Priorité au renseignement et au cyber
La politique de défense de la Ve République amorce un troisième cycle. Il y eut celui de la guerre froide marqué par la constitution des forces nucléaires puis, après la chute du mur de Berlin, celui caractérisé par la mise sur pied d’une armée professionnalisée plus réduite en vue d’interventions extérieures. La LPM 2024-2030 introduit ce troisième cycle surdéterminé par la réapparition des rivalités de puissances et le déplacement des frontières technologiques de la guerre.
A l’heure de l’Ukraine, cette LPM vise d’abord à consolider le socle de notre outil de défense en privilégiant la régénération de l’arsenal nucléaire et le renforcement de la cohérence opérationnelle des forces conventionnelles. S’y trouvent également affirmées les priorités du renseignement et du cyber.
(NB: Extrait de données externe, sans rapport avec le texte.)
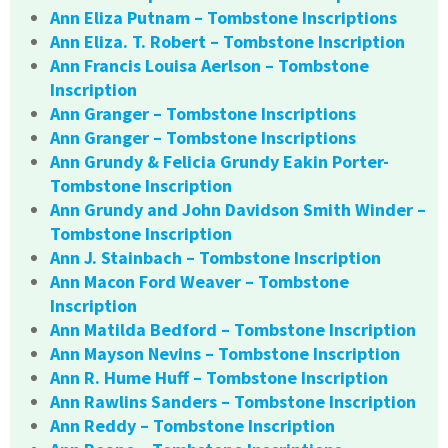
Ann Eliza Putnam – Tombstone Inscriptions
Ann Eliza. T. Robert – Tombstone Inscription
Ann Francis Louisa Aerlson – Tombstone
Inscription
Ann Granger – Tombstone Inscriptions
Ann Granger – Tombstone Inscriptions
Ann Grundy & Felicia Grundy Eakin Porter-
Tombstone Inscription
Ann Grundy and John Davidson Smith Winder –
Tombstone Inscription
Ann J. Stainbach – Tombstone Inscription
Ann Macon Ford Weaver – Tombstone
Inscription
Ann Matilda Bedford – Tombstone Inscription
Ann Mayson Nevins – Tombstone Inscription
Ann R. Hume Huff – Tombstone Inscription
Ann Rawlins Sanders – Tombstone Inscription
Ann Reddy – Tombstone Inscription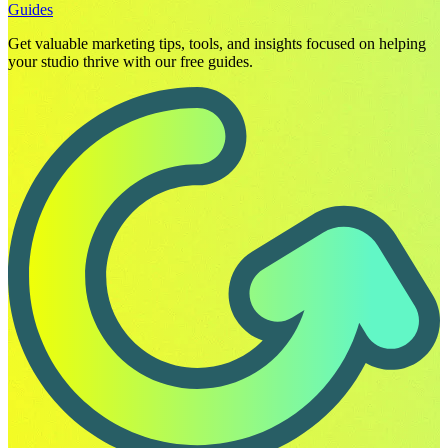
Guides
Get valuable marketing tips, tools, and insights focused on helping
your studio thrive with our free guides.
Dans la conjoncture actuelle de fortes tensions internationales et alors qu’un conflit ensanglante l’Europe, il convient d’être en mesure de faire face à une détérioration rapide de la situation. On ne peut pas trop tirer de plans sur la comète, il faut avant tout être prêt. La LPM 2024-2030 est donc une loi de transition ou de conversion. Il serait cependant utile de l’inscrire dans une planification à plus long terme partagée entre Européens intégrant aux choix actuels les effets de la transformation technologique à venir des modèles militaires.
Encore au stade exploratoire dans les centres de recherche européens, cette transformation est déjà prise en compte par les bureaux d’études américains et chinois.